Sends the image data to the Gemini model with a prompt.
Interprets Gemini’s response to perform an action in Drive (e.g., move to a new folder, add a description, rename the file).

Step-by-Step Implementation Guide

Prerequisites:

Python Environment: Set up Python on your computer.
Install Libraries:
bash pip install google-generativeai google-auth google-auth-oauthlib google-auth-httplib2 google-api-python-client pillow
API Keys & Enable APIs:
- Google AI Studio API Key: Go to Google AI Studio, sign in, and create an API key for the Gemini API.
- Google Cloud Project & Credentials:
  1. Go to the Google Cloud Console.
  2. Create a new project or select an existing one.
  3. Enable the “Google Drive API”.
  4. Enable the “Generative Language API” (this might be listed under a different name like “Gen AI API”).
  5. Go to Credentials and create OAuth 2.0 Client IDs for a “Desktop application”. This will download a credentials.json file.
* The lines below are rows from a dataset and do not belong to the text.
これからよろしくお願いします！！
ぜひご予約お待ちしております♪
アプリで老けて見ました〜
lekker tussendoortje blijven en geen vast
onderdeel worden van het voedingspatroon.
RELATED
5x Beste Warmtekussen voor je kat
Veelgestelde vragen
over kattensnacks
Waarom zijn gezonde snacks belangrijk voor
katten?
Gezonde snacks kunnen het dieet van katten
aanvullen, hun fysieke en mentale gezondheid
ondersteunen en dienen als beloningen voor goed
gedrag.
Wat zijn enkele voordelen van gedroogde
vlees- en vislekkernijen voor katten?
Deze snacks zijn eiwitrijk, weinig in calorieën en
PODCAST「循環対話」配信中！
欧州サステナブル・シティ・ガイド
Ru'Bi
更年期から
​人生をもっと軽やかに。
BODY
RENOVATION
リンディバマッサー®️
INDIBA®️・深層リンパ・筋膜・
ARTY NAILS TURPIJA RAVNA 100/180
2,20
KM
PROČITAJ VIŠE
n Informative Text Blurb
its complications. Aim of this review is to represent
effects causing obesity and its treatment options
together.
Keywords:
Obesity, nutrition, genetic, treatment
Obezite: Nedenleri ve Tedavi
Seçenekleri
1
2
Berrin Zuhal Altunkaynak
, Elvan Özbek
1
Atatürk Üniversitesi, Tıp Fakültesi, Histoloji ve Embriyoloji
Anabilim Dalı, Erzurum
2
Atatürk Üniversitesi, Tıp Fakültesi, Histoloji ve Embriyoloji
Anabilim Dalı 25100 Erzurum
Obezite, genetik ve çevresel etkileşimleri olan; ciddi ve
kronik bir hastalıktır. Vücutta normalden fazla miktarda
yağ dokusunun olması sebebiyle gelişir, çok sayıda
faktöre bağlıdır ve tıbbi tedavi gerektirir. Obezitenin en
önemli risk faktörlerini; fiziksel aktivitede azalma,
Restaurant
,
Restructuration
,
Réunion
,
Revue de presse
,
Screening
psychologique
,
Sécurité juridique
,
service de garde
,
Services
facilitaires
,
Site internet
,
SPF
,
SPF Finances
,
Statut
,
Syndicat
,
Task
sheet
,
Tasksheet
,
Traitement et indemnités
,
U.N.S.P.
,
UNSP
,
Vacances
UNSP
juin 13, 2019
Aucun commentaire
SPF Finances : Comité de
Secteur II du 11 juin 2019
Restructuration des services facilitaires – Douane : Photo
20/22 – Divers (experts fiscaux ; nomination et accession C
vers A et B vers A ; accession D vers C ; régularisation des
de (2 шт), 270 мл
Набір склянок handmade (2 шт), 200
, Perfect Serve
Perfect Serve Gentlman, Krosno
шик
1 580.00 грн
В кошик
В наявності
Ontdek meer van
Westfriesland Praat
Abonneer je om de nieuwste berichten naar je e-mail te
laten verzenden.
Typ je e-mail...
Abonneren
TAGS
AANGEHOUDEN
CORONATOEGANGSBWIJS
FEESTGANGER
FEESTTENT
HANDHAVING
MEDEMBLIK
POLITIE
This is necessary for the Drive API to access your personal files.

Example 1: Categorize & Organize Photos by Content

This script will:

Ask Gemini what’s in a photo.
Create a folder for that category (e.g., “Cats”, “Beaches”, “Documents”).
Move the photo into that folder.

Python Code (gemini_drive_manager.py):

import os
import google.generativeai as genai
from google.oauth2.credentials import Credentials
from google_auth_oauthlib.flow import InstalledAppFlow
from googleapiclient.discovery import build
from googleapiclient.http import MediaIoBaseDownload
import io
from PIL import Image

# ===== CONFIGURATION =====
# Gemini API Key from AI Studio
GEMINI_API_KEY = 'YOUR_GEMINI_API_KEY_HERE'

# Define the scopes for Drive API
SCOPES = ['https://www.googleapis.com/auth/drive']
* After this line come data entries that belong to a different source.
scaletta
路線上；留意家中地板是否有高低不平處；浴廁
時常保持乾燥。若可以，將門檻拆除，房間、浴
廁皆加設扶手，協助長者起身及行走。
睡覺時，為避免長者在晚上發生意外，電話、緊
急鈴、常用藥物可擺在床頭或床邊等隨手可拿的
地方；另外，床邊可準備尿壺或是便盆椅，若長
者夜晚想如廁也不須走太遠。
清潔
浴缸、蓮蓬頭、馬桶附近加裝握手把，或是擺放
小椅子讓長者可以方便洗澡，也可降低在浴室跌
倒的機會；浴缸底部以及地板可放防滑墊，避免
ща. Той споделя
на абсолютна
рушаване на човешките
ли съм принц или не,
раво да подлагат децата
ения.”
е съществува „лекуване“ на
# ID of the Drive folder where your unsorted photos are
SOURCE_FOLDER_ID = 'your_source_folder_id_here'

# Authenticate and create services
def authenticate():
    # Drive API Authentication (OAuth)
    creds = None
    if os.path.exists('token.json'):
        creds = Credentials.from_authorized_user_file('token.json', SCOPES)
    if not creds or not creds.valid:
        flow = InstalledAppFlow.from_client_secrets_file('credentials.json', SCOPES)
        creds = flow.run_local_server(port=0)
        with open('token.json', 'w') as token:
            token.write(creds.to_json())
    drive_service = build('drive', 'v3', credentials=creds)
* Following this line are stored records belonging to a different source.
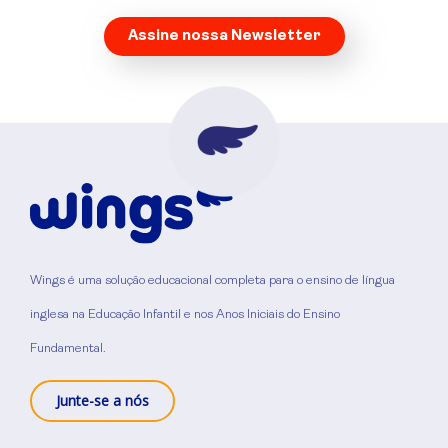
Assine nossa Newsletter
Wings é uma solução educacional completa para o ensino de língua
inglesa na Educação Infantil e nos Anos Iniciais do Ensino
Fundamental.
Junte-se a nós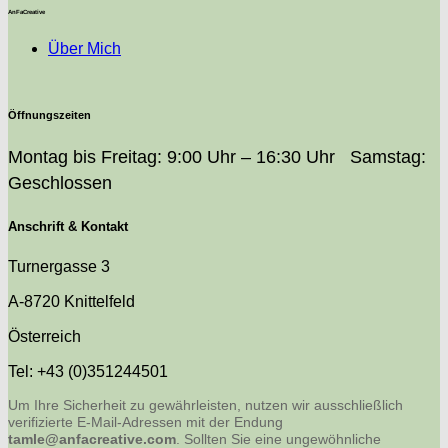
AnFaCreative
Über Mich
Öffnungszeiten
Montag bis Freitag: 9:00 Uhr – 16:30 Uhr Samstag:
Geschlossen
Anschrift & Kontakt
Turnergasse 3
A-8720 Knittelfeld
Österreich
Tel: +43 (0)351244501
Um Ihre Sicherheit zu gewährleisten, nutzen wir ausschließlich
verifizierte E-Mail-Adressen mit der Endung
tamle@anfacreative.com
. Sollten Sie eine ungewöhnliche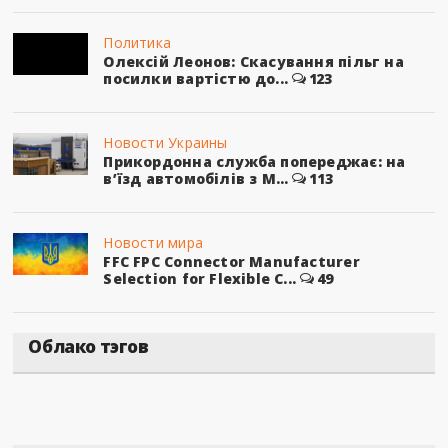
Политика
Олексій Леонов: Скасування пільг на
посилки вартістю до...
123
Новости Украины
Прикордонна служба попереджає: на
в’їзд автомобілів з М...
113
Новости мира
FFC FPC Connector Manufacturer
Selection for Flexible C...
49
Облако тэгов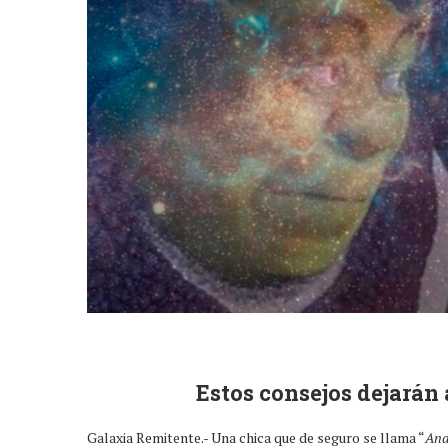
Estos consejos dejarán 
Galaxia Remitente.- Una chica que de seguro se llama “
Ana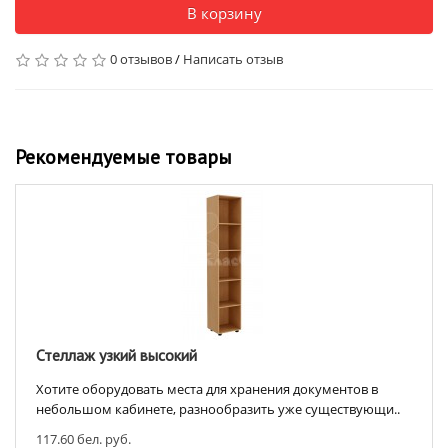
В корзину
0 отзывов
/
Написать отзыв
Рекомендуемые товары
Стеллаж узкий высокий
Хотите оборудовать места для хранения документов в
небольшом кабинете, разнообразить уже существующи..
117.60 бел. руб.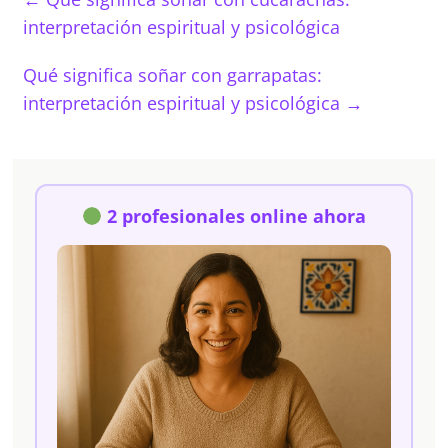
interpretación espiritual y psicológica
Qué significa soñar con garrapatas:
interpretación espiritual y psicológica
→
2 profesionales online ahora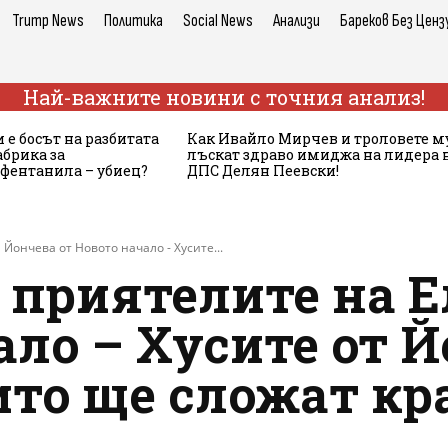
Trump News
Политика
Social News
Анализи
Бареков Без Ценз
Най-важните новини с точния анализ!
 е босът на разбитата
Как Ивайло Мирчев и троловете м
брика за
лъскат здраво имиджа на лидера 
 фентанила – убиец?
ДПС Делян Пеевски!
Йончева от Новото начало - Хусите...
 приятелите на 
ало – Хусите от Й
ито ще сложат кр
    # Gemini API Configuration (API Key)
    genai.configure(api_key=GEMINI_API_KEY)
    gemini_model = genai.GenerativeModel('gemini-1.0-pro-vision')

    return drive_service, gemini_model

def get_file_list(service, folder_id):
    # Get all image files from the source folder
    query = f"'{folder_id}' in parents and (mimeType contains 'image/' or mimeType='application/pdf')"
    results = service.files().list(q=query, fields="files(id, name, mimeType)").execute()
    return results.get('files', [])

def download_file(service, file_id, file_name):
    # Download a file from Drive
    request = service.files().get_media(fileId=file_id)
    fh = io.BytesIO()
    downloader = MediaIoBaseDownload(fh, request)
    done = False
    while not done:
        status, done = downloader.next_chunk()
    fh.seek(0)
    return fh

def create_folder(service, folder_name, parent_id=None):
    # Create a new folder in Drive, optionally inside a parent folder
    file_metadata = {
        'name': folder_name,
        'mimeType': 'application/vnd.google-apps.folder'
    }
    if parent_id:
        file_metadata['parents'] = [parent_id]
    folder = service.files().create(body=file_metadata, fields='id').execute()
    print(f'Created folder: {folder_name}')
    return folder.get('id')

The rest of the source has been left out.